■ Stored records:
= = = =

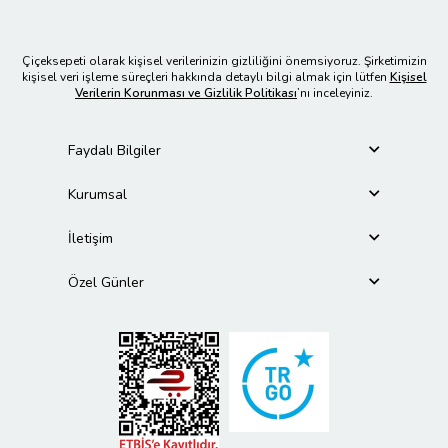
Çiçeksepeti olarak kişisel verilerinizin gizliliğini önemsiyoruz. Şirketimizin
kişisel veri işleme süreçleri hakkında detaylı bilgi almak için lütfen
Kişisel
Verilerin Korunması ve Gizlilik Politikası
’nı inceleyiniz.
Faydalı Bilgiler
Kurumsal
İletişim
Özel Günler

= = = =

■ EXERCISE BRIEF: Copy the data above line for line, skipping every picture.

■ ANSWER TO THE EXERCISE:
Çiçeksepeti olarak kişisel verilerinizin gizliliğini önemsiyoruz. Şirketimizin
kişisel veri işleme süreçleri hakkında detaylı bilgi almak için lütfen
Kişisel
Verilerin Korunması ve Gizlilik Politikası
’nı inceleyiniz.
Faydalı Bilgiler
Kurumsal
İletişim
Özel Günler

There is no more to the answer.